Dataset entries
====
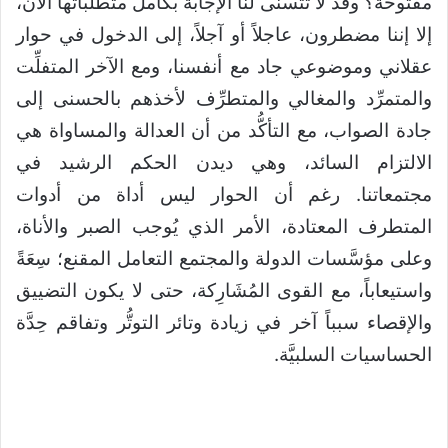
مفتوحة؟ وقد لا تتسنَّى لنا الإجابة بكامل متطلباتها الآن،
إلا إننا مضطرون، عاجلاً أو آجلاً، إلى الدخول في حوار
عقلاني وموضوعي جاد مع أنفسنا، ومع الآخر المتفلِّت
والمتمرِّد والمغالي والمتطرِّف لأخذهم بالحسنى إلى
جادة الصواب، مع التأكُّد من أن العدالة والمساواة هي
الالتزام السائد، وهي ديدن الحكم الرشيد في
مجتمعاتنا. رغم أن الحوار ليس أداة من أدوات
المتطرف المعتادة، الأمر الذي يُوجب الصبر والأناة،
وعلى مؤسَّسات الدولة والمجتمع التعامل المقنع؛ سِعَةً
واستيعاباً، مع القوى المُشَارِكة، حتى لا يكون التضييق
والإقصاء سبباً آخر في زيادة وتائر التوتُّر وتفاقم حِدَّة
الحساسيات السلبيَّة.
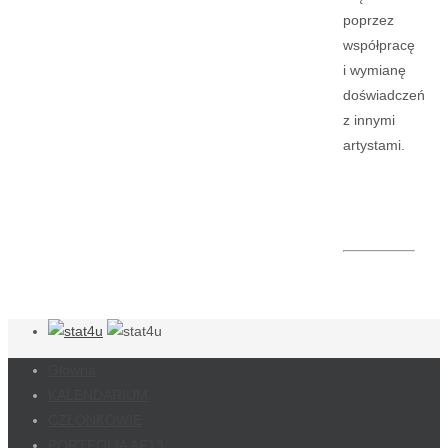
poprzez
współpracę
i wymianę
doświadczeń
z innymi
artystami.
Główna
KALENDARIUM
CZŁONKOWIE
PORTFOLIA AF13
====
**What you have to do:**
Set down all the entries exactly as they appear, but skip any pictures.

**Answer to the exercise:**
مفتوحة؟ وقد لا تتسنَّى لنا الإجابة بكامل متطلباتها الآن،
إلا إننا مضطرون، عاجلاً أو آجلاً، إلى الدخول في حوار
عقلاني وموضوعي جاد مع أنفسنا، ومع الآخر المتفلِّت
والمتمرِّد والمغالي والمتطرِّف لأخذهم بالحسنى إلى
جادة الصواب، مع التأكُّد من أن العدالة والمساواة هي
الالتزام السائد، وهي ديدن الحكم الرشيد في
مجتمعاتنا. رغم أن الحوار ليس أداة من أدوات
المتطرف المعتادة، الأمر الذي يُوجب الصبر والأناة،
وعلى مؤسَّسات الدولة والمجتمع التعامل المقنع؛ سِعَةً
واستيعاباً، مع القوى المُشَارِكة، حتى لا يكون التضييق
والإقصاء سبباً آخر في زيادة وتائر التوتُّر وتفاقم حِدَّة
الحساسيات السلبيَّة.
poprzez
współpracę
i wymianę
doświadczeń
z innymi
artystami.
Główna
KALENDARIUM
CZŁONKOWIE
PORTFOLIA AF13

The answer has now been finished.